If you pair-program, you have better options. You could have one person write a test, and another person implement the code to pass the test. I could imagine a setup where the tester can't see the production code. Although I've never seen or heard about anyone doing that, this would get close to true black-box TDD.

To demonstrate, imagine a team doing the FizzBuzz kata in this way. The tester writes the first test:

[Fact]
public void One()
{
    var actual = FizzBuzzer.Convert(1);
    Assert.Equal("1", actual);
}

Either the implementer is allowed to see the test, or the specification is communicated to him or her in some other way. In any case, the natural response to the first test is an implementation like this:

public static string Convert(int number)
{
    return "1";
}

In TDD, this is expected. This is the simplest implementation that passes all tests. We imagine that the tester already knows this, and therefore adds this test next:

[Fact]
public void Two()
{
    var actual = FizzBuzzer.Convert(2);
    Assert.Equal("2", actual);
}

The implementer's response is this:

public static string Convert(int number)
{
    if (number == 1)
        return "1";
    return "2";
}

The tester can't see the implementation, so may believe that the implementation is now 'appropriate'. Even if he or she wants to be 'more sure', a few more test cases (for, say, 4, 7, or 38) could be added; it doesn't make any difference for the following argument.
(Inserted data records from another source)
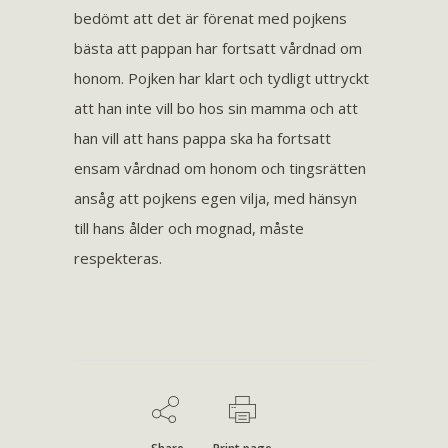
bedömt att det är förenat med pojkens
bästa att pappan har fortsatt vårdnad om
honom. Pojken har klart och tydligt uttryckt
att han inte vill bo hos sin mamma och att
han vill att hans pappa ska ha fortsatt
ensam vårdnad om honom och tingsrätten
ansåg att pojkens egen vilja, med hänsyn
till hans ålder och mognad, måste
respekteras.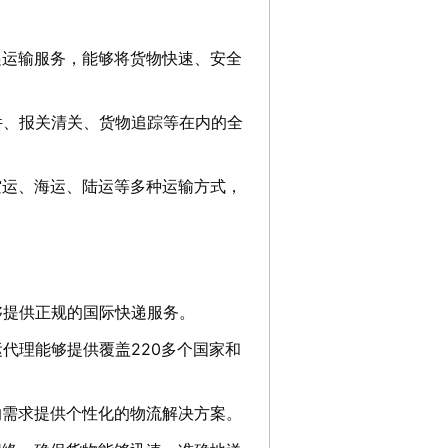
递运输服务，能够将货物快速、安全
件、报关清关、货物追踪等在内的全
空运、海运、陆运等多种运输方式，
够提供正规的国际快递服务。
代理能够提供覆盖220多个国家和
的需求提供个性化的物流解决方案。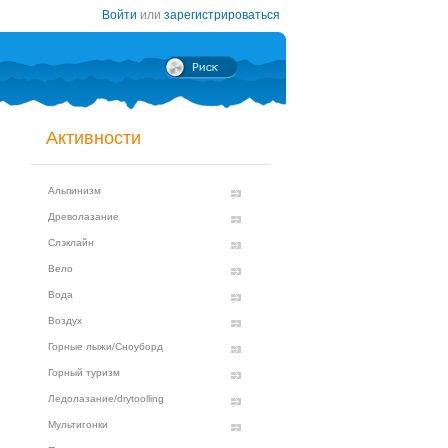
Войти
или
зарегистрироваться
Активности
Альпинизм
Древолазание
Слэклайн
Вело
Вода
Воздух
Горные лыжи/Сноуборд
Горный туризм
Ледолазание/drytoolling
Мультигонки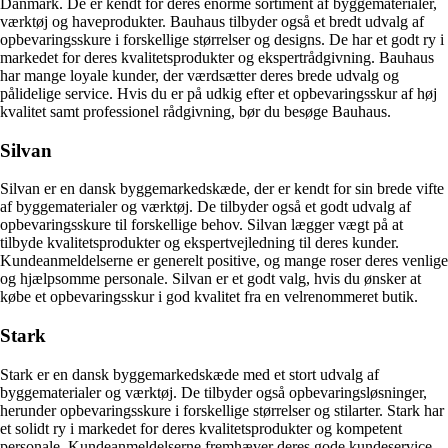
Danmark. De er kendt for deres enorme sortiment af byggematerialer,
værktøj og haveprodukter. Bauhaus tilbyder også et bredt udvalg af
opbevaringsskure i forskellige størrelser og designs. De har et godt ry i
markedet for deres kvalitetsprodukter og ekspertrådgivning. Bauhaus
har mange loyale kunder, der værdsætter deres brede udvalg og
pålidelige service. Hvis du er på udkig efter et opbevaringsskur af høj
kvalitet samt professionel rådgivning, bør du besøge Bauhaus.
Silvan
Silvan er en dansk byggemarkedskæde, der er kendt for sin brede vifte
af byggematerialer og værktøj. De tilbyder også et godt udvalg af
opbevaringsskure til forskellige behov. Silvan lægger vægt på at
tilbyde kvalitetsprodukter og ekspertvejledning til deres kunder.
Kundeanmeldelserne er generelt positive, og mange roser deres venlige
og hjælpsomme personale. Silvan er et godt valg, hvis du ønsker at
købe et opbevaringsskur i god kvalitet fra en velrenommeret butik.
Stark
Stark er en dansk byggemarkedskæde med et stort udvalg af
byggematerialer og værktøj. De tilbyder også opbevaringsløsninger,
herunder opbevaringsskure i forskellige størrelser og stilarter. Stark har
et solidt ry i markedet for deres kvalitetsprodukter og kompetent
personale. Kundeanmeldelserne fremhæver deres gode kundeservice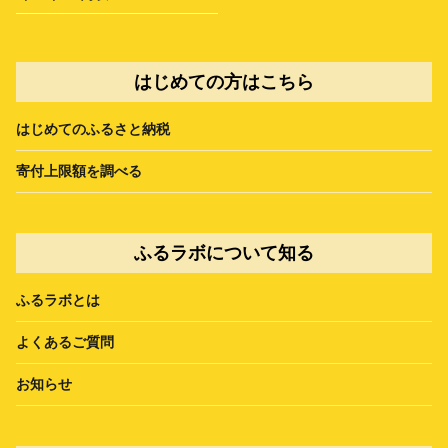
はじめての方はこちら
はじめてのふるさと納税
寄付上限額を調べる
ふるラボについて知る
ふるラボとは
よくあるご質問
お知らせ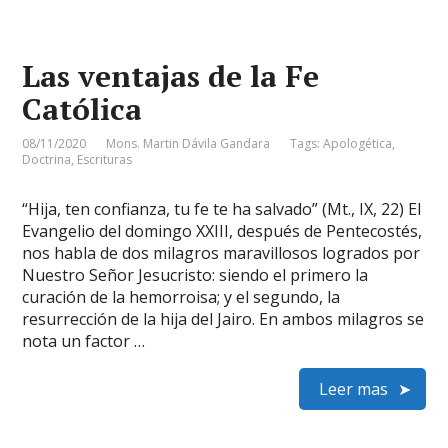
Las ventajas de la Fe
Católica
08/11/2020
Mons. Martin Dávila Gandara
Tags:
Apologética
,
Doctrina
,
Escrituras
“Hija, ten confianza, tu fe te ha salvado” (Mt., IX, 22) El
Evangelio del domingo XXIII, después de Pentecostés,
nos habla de dos milagros maravillosos logrados por
Nuestro Señor Jesucristo: siendo el primero la
curación de la hemorroisa; y el segundo, la
resurrección de la hija del Jairo. En ambos milagros se
nota un factor …
Leer mas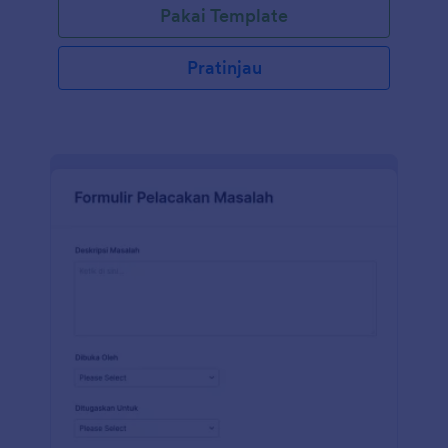
Pakai Template
berguna bagi karyawan yang bekerja di industri
seperti konstruksi, manufaktur, atau ritel, di mana
perusahaan ingin mengetahui berapa jam kerja
Pratinjau
setiap hari kerja. Anda dapat menggunakan formulir
absen ini untuk melacak total harian atau upah
lembur juga. Dengan Pembangun Formulir unik
Jotform, Anda dapat dengan mudah menambahkan
logo Anda, mengubah gambar latar belakang,
menambahkan widget untuk mengumpulkan
informasi dengan cara yang berbeda dan membuat
formulir yang terlihat profesional. Bukan hanya gratis
digunakan, tetapi Anda dapat membagikan formulir
ini dengan tautan atau mengintegrasikannya dengan
akun lain termasuk Dropbox, Google Drive, dan
Google Spreadsheet.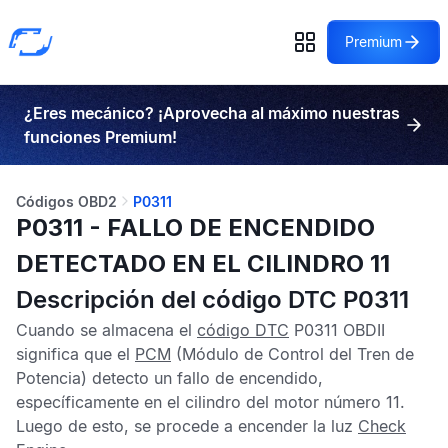
Premium
¿Eres mecánico? ¡Aprovecha al máximo nuestras
funciones Premium!
Códigos OBD2
P0311
P0311 - FALLO DE ENCENDIDO
DETECTADO EN EL CILINDRO 11
Descripción del código DTC P0311
Cuando se almacena el
código DTC
P0311 OBDII
significa que el
PCM
(Módulo de Control del Tren de
Potencia) detecto un fallo de encendido,
específicamente en el cilindro del motor número 11.
Luego de esto, se procede a encender la luz
Check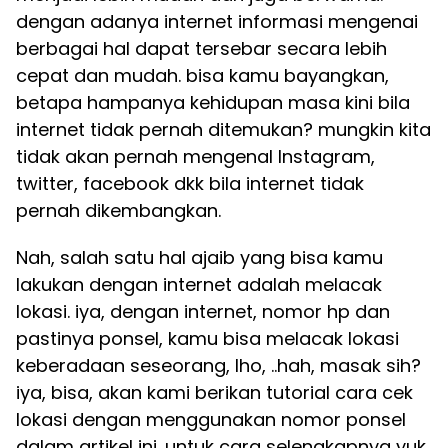
dengan adanya internet informasi mengenai
berbagai hal dapat tersebar secara lebih
cepat dan mudah. bisa kamu bayangkan,
betapa hampanya kehidupan masa kini bila
internet tidak pernah ditemukan? mungkin kita
tidak akan pernah mengenal Instagram,
twitter, facebook dkk bila internet tidak
pernah dikembangkan.
Nah, salah satu hal ajaib yang bisa kamu
lakukan dengan internet adalah melacak
lokasi. iya, dengan internet, nomor hp dan
pastinya ponsel, kamu bisa melacak lokasi
keberadaan seseorang, lho, ..hah, masak sih?
iya, bisa, akan kami berikan tutorial cara cek
lokasi dengan menggunakan nomor ponsel
dalam artikel ini. untuk cara selengkapnya yuk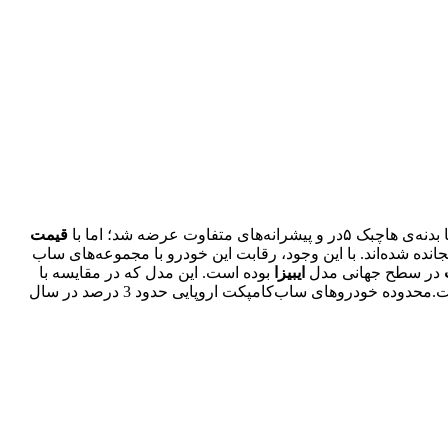
‌های متفاوت عرضه شد؛ اما با
قیمت
نده شده‌اند. با این وجود، رقابت این خودرو با مجموعه‌های ساب
در سطح جهانی مدل
ایبیزا
بوده است. این مدل که در مقایسه با
لئون بدنه‌ی کوچک‌تری دارد، با فروش نزدیک به ۲۰۰ هزار دستگاه در سال، بخش اصلی تولید در کارخانه‌ی سئات را به خود اختصاص داده است.محدوده خودروهای ساب‌کامپکت اروپایی حدود 3 درصد در سال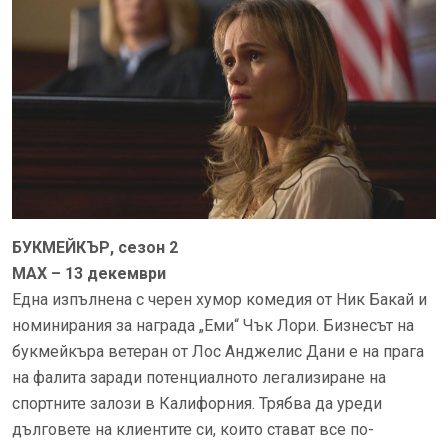
БУКМЕЙКЪР, сезон 2
MAX – 13 декември
Една изпълнена с черен хумор комедия от Ник Бакай и
номинирания за награда „Еми“ Чък Лори. Бизнесът на
букмейкъра ветеран от Лос Анджелис Дани е на прага
на фалита заради потенциалното легализиране на
спортните залози в Калифорния. Трябва да уреди
дълговете на клиентите си, които стават все по-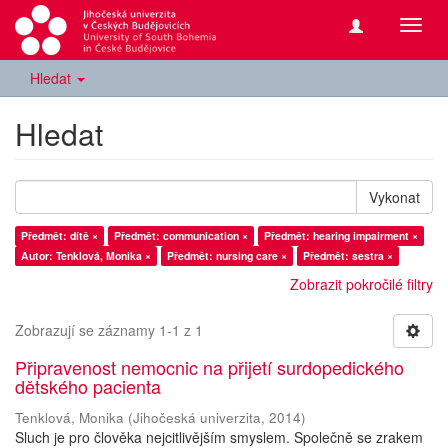
Přepn
navig
Hledat
Hledat
Vykonat
Předmět: dítě ×
Předmět: communication ×
Předmět: hearing impairment ×
Autor: Tenklová, Monika ×
Předmět: nursing care ×
Předmět: sestra ×
Zobrazit pokročilé filtry
Zobrazují se záznamy 1-1 z 1
Připravenost nemocnic na přijetí surdopedického
dětského pacienta
Tenklová, Monika
(
Jihočeská univerzita
,
2014
)
Sluch je pro člověka nejcitlivějším smyslem. Společně se zrakem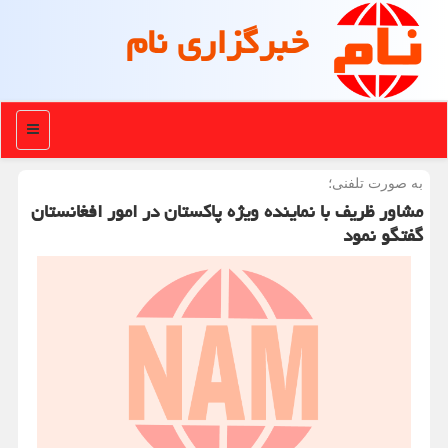
خبرگزاری نام
منو
به صورت تلفنی؛
مشاور ظریف با نماینده ویژه پاكستان در امور افغانستان
گفتگو نمود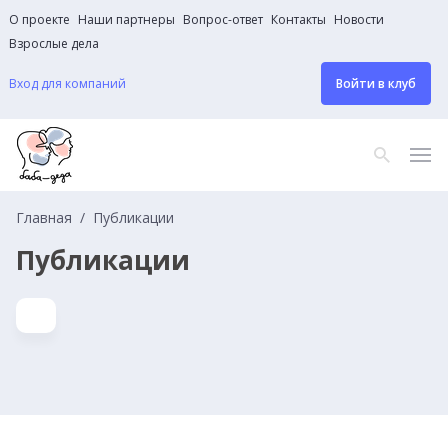
О проекте
Наши партнеры
Вопрос-ответ
Контакты
Новости
Взрослые дела
Вход для компаний
Войти в клуб
Главная
Публикации
Публикации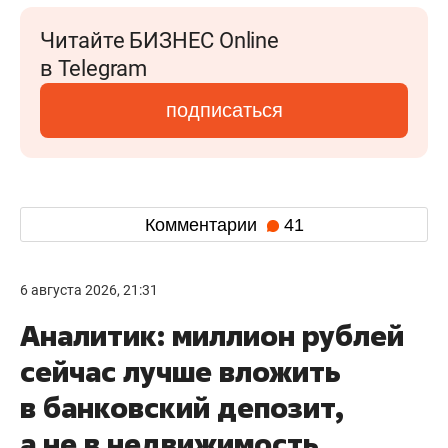
Читайте БИЗНЕС Online
в Telegram
подписаться
Комментарии
41
6 августа 2026, 21:31
Аналитик: миллион рублей
сейчас лучше вложить
в банковский депозит,
а не в недвижимость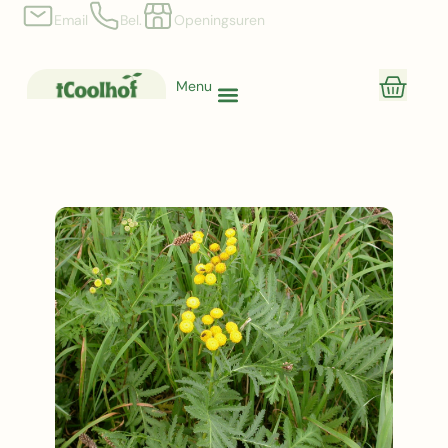
Email
Bel.
Openingsuren
Menu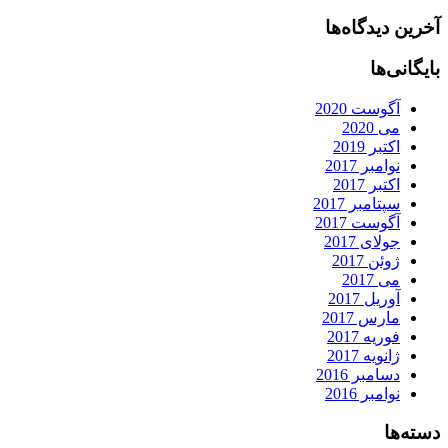
آخرین دیدگاه‌ها
بایگانی‌ها
آگوست 2020
می 2020
اکتبر 2019
نوامبر 2017
اکتبر 2017
سپتامبر 2017
آگوست 2017
جولای 2017
ژوئن 2017
می 2017
آوریل 2017
مارس 2017
فوریه 2017
ژانویه 2017
دسامبر 2016
نوامبر 2016
دسته‌ها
Next, incrementally, the tester may add a few test cases that cover the "Fizz" behaviour:

[Fact]
public void Three()
{
    var actual = FizzBuzzer.Convert(3);
    Assert.Equal("Fizz", actual);
}
 
[Fact]
public void Six()
{
    var actual = FizzBuzzer.Convert(6);
    Assert.Equal("Fizz", actual);
}

Similar test cases cover the "Buzz" and "FizzBuzz" behaviours. For this example, I wrote eight test cases in total, but a more sceptical tester might write twelve or even sixteen before feeling confident that the test suite sufficiently describes the desired behaviour of the system. Even so, a sufficiently adversarial implementer might (given eight test cases) deliver this implementation:

public static string Convert(int number)
{
    switch (number)
    {
        case  1: return "1";
        case  2: return "2";
        case  5:
        case 10: return "Buzz";
        case 15:
        case 30: return "FizzBuzz";
        default: return "Fizz";
    }
}

To be clear, it's not that I expect real-world programmers to be either obtuse or nefarious. In real life, on the other hand, requirements are more complicated, and may be introduced piecemeal in a fashion that may lead to buggy, overly-complicated implementations.

Under-determination #

Remarkably, black-box testing may work better as an ex-post technique, compared to TDD. If we imagine that an implementer has made an effort to correctly implement a system according to specification, a tester may use black-box testing to poke at the SUT, using both randomly selected test cases, and by explicitly exercising the SUT at boundary cases.

Even so, black-box testing in reality tends to run into the problem of under-determination, also known from philosophy of science. As I outlined in Code That Fits in Your Head, software testing has many similarities with empirical science. We use experiments (tests) to corroborate hypotheses that we have about software: Typically either that it doesn't pass tests, or that it does pass all tests, depending on where in the red-green-refactor cycle we are.

Similar to science, we are faced with the basic epistemological problem that we have a finite number of tests, but usually an infinite (or at least extremely big) state space. Thus, as pointed out by the problem of under-determination, more than one 'reality' fits the available observations (i.e. test cases). The above FizzBuzz implementation is an example of this.

As an aside, certain problems actually have images that are sufficiently small that you can cover everything in total. In its most common description, the FizzBuzz kata, too, falls into this category.

"Write a program that prints the numbers from 1 to 100."

FizzBuzz, my emphasis

This means that you can, in fact, write 100 test cases and thereby specify the problem in its totality. What you still can't do with black-box testing, however, is impose a particular implementation. An adversarial implementer could write the Convert function as one big switch statement. Just like I did with the Tennis kata, another kata with a small state space.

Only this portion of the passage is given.